A fé que professava não incluía santos e santas em cima da cómoda, não havia sequer uma Nossa Senhora de Fátima e o único crucifixo da casa era o que estava no meu quarto

A minha mãe era uma senhora à moda antiga, daquelas que mandavam os filhos à escola e à catequese e defendiam que a disciplina começava cedo, com obediência a Deus e respeito em casa. A catequese tinha quase tanta importância como a escola, que não se faziam pessoas decentes sem os ensinamentos da Igreja, conscientes do bem e do mal, certas que todas podem pecar e todas merecem perdão. Na versão da minha mãe o melhor era pecar o menos possível e o perdão também só devia ser dado a quem estivesse arrependido.

No essencial pensava como as pessoas do seu tempo, com o toque do Laranjal e do rigor fundamentalista da minha avó, que não permitia mangas dos vestidos acima do cotovelo, mas que vivera as mudanças dos anos 60. Foi a época em os padres passaram a celebrar a missa virados para o povo e as mulheres deixaram de cobrir a cabeça para ir à igreja. A minha mãe encarnava esse espírito: ia à missa todos os domingos e dias santos, não comia carne na Quarta-Feira de Cinzas, nem na Sexta-Feira Santa e dizia-se católica praticante.

A fé que professava não incluía santos e santas em cima da cómoda, não havia sequer uma Nossa Senhora de Fátima e o único crucifixo da casa era o que estava no meu quarto. A minha mãe dizia que a crença, que Deus e Cristo viviam no coração e, como tinha medo de incêndios, nem uma lamparina acendia ao Menino Jesus na lapinha. A fé não era isso, nem rezar o terço que, quando dava na telefonia, mudava para as notícias, fazia-lhe mais jeito saber como andava o mundo, se vinha lá mais um aumento dos preços ou mais uma crise, se o escudo valia menos ou se aguentava perante a peseta.

Os tempos eram complicados e, apesar de nunca questionar a existência de Deus, não se fiava nos santos, nem na Virgem e até lhe custava a crer nas aparições aos pastorinhos em Fátima. E era estranho ouvir a minha mãe dizer que um católico não estava obrigado a acreditar em Fátima ou em Lourdes. Lembro-me de a ver explicar, enquanto enfiava a linha na agulha e a televisão transmitia em direto a procissão das velas, que Fátima não fazia parte dos dogmas da fé.

Os dogmas, acreditar neles, era o que nos fazia católicos. O resto podia ser dispensado, apesar das peregrinações que a paróquia organizava e das multidões a pagar promessas, a pé e de joelhos.
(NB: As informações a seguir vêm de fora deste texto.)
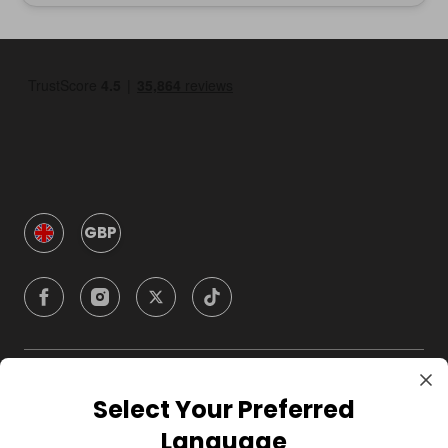
GBP
Company
Select Your Preferred
Language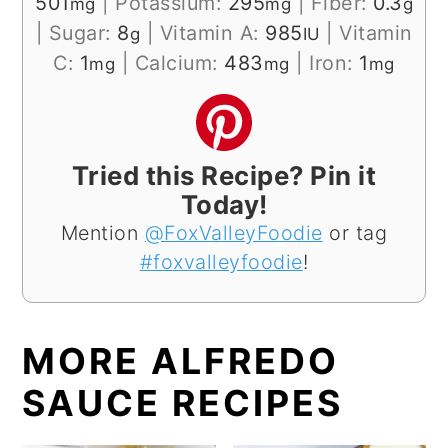
501
|
Potassium:
295
|
Fiber:
0.3
mg
mg
g
|
Sugar:
8
|
Vitamin A:
985
|
Vitamin
g
IU
C:
1
|
Calcium:
483
|
Iron:
1
mg
mg
mg
Tried this Recipe? Pin it
Today!
Mention
@FoxValleyFoodie
or tag
#foxvalleyfoodie
!
MORE ALFREDO
SAUCE RECIPES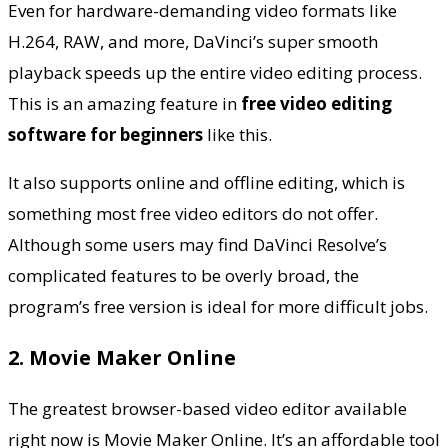
Even for hardware-demanding video formats like
H.264, RAW, and more, DaVinci’s super smooth
playback speeds up the entire video editing process.
This is an amazing feature in
free video editing
software for beginners
like this.
It also supports online and offline editing, which is
something most free video editors do not offer.
Although some users may find DaVinci Resolve’s
complicated features to be overly broad, the
program’s free version is ideal for more difficult jobs.
2. Movie Maker Online
The greatest browser-based video editor available
right now is Movie Maker Online. It’s an affordable tool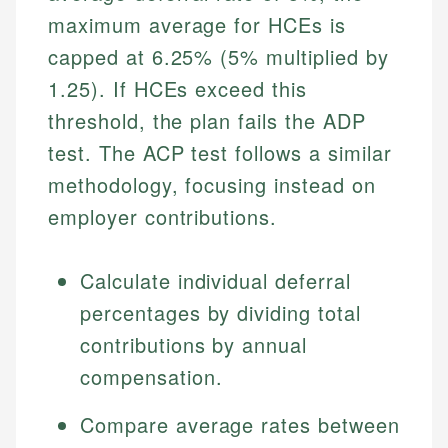
maximum average for HCEs is
capped at 6.25% (5% multiplied by
1.25). If HCEs exceed this
threshold, the plan fails the ADP
test. The ACP test follows a similar
methodology, focusing instead on
employer contributions.
Calculate individual deferral
percentages by dividing total
contributions by annual
compensation.
Compare average rates between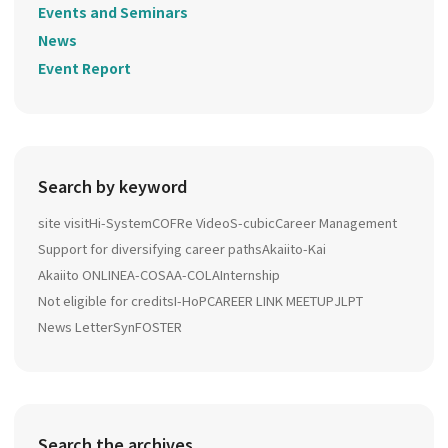
Events and Seminars
News
Event Report
Search by keyword
site visit
Hi-System
COFRe Video
S-cubic
Career Management
Support for diversifying career paths
Akaiito-Kai
Akaiito ONLINE
A-COSA
A-COLA
Internship
Not eligible for credits
I-HoP
CAREER LINK MEETUP
JLPT
News Letter
SynFOSTER
Search the archives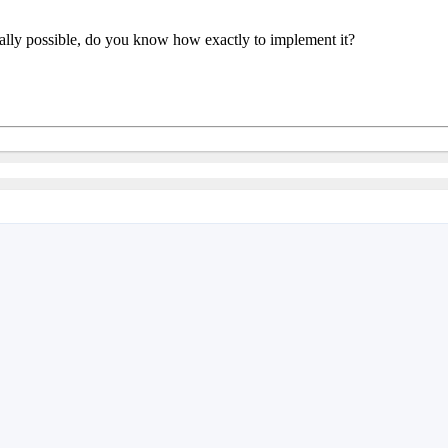
really possible, do you know how exactly to implement it?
A mesma pessoa que nos obrigava a ir à catequese e a ter aulas de Religião e Moral na escola era a mesma que nos libertava de Fátima, das aparições, dos pastorinhos e da história que todos os anos em Maio arrastava milhares de pessoas que corriam a celebrar e pedir milagres. A minha mãe era uma pessoa à moda antiga, mas era também uma mulher complexa.